(Source records)
------------
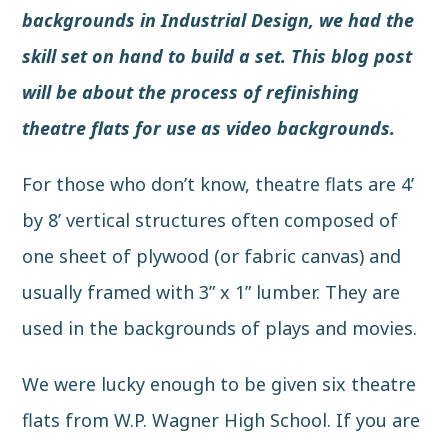
backgrounds in
Industrial Design
, we had the
skill set on hand to build a set. This blog post
will be about the process of refinishing
theatre flats for use as video backgrounds.
For those who don’t know,
theatre flats
are 4’
by 8’ vertical structures often composed of
one sheet of plywood (or fabric canvas) and
usually framed with 3” x 1” lumber. They are
used in the backgrounds of plays and movies.
We were lucky enough to be given six theatre
flats from W.P. Wagner High School. If you are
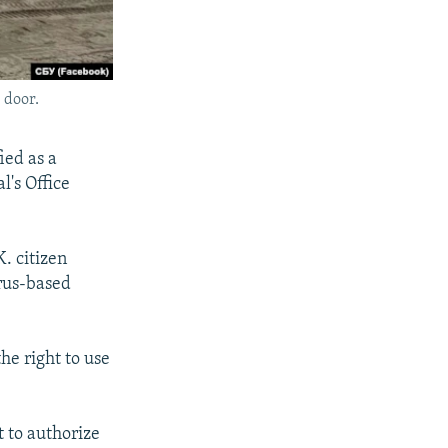
 door.
ied as a
l's Office
. citizen
prus-based
he right to use
t to authorize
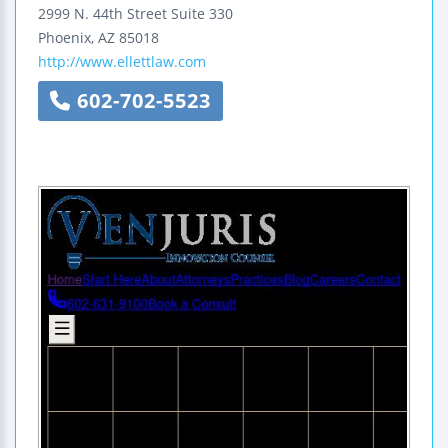
2999 N. 44th Street
Suite 330
Phoenix
,
AZ
85018
http://www.ellettlaw.com
602-702-5523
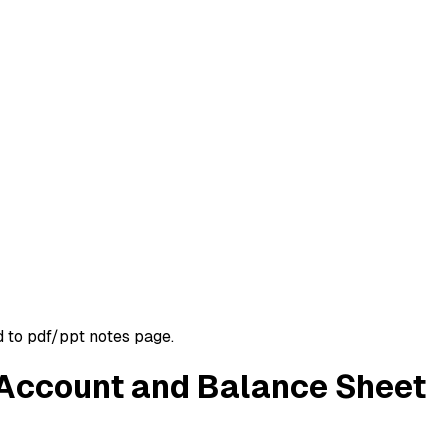
d to pdf/ppt notes page.
s Account and Balance Sheet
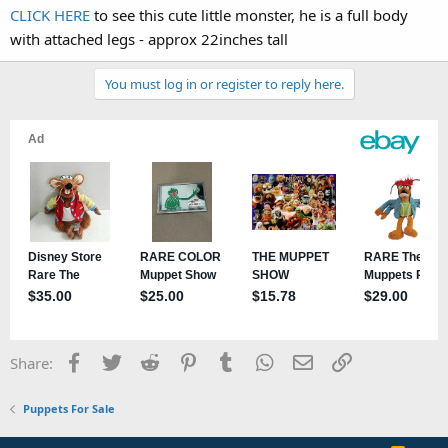
CLICK HERE
to see this cute little monster, he is a full body
with attached legs - approx 22inches tall
You must log in or register to reply here.
Facebook
Twitter
Reddit
Pinterest
Tumblr
WhatsApp
Email
Link
Share:
Puppets For Sale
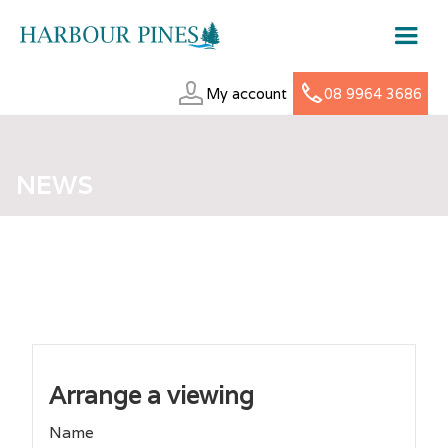
My account
08 9964 3686
APRIL 30, 2026
NEWS
Arrange a viewing
Name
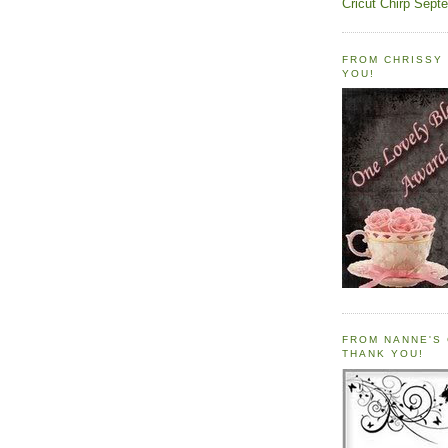
Cricut Chirp Sept
FROM CHRISSY 
YOU!
FROM NANNE'S 
THANK YOU!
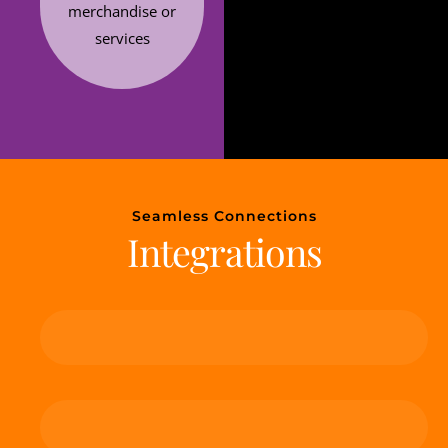
merchandise or
services
Seamless Connections
Integrations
------------
- _WORK TO COMPLETE_
Looking at the data above, show all lines where the word "with" occurs.

- _SOLUTION TO THE EXERCISE_
usually framed with 3” x 1” lumber. They are
with attached legs - approx 22inches tall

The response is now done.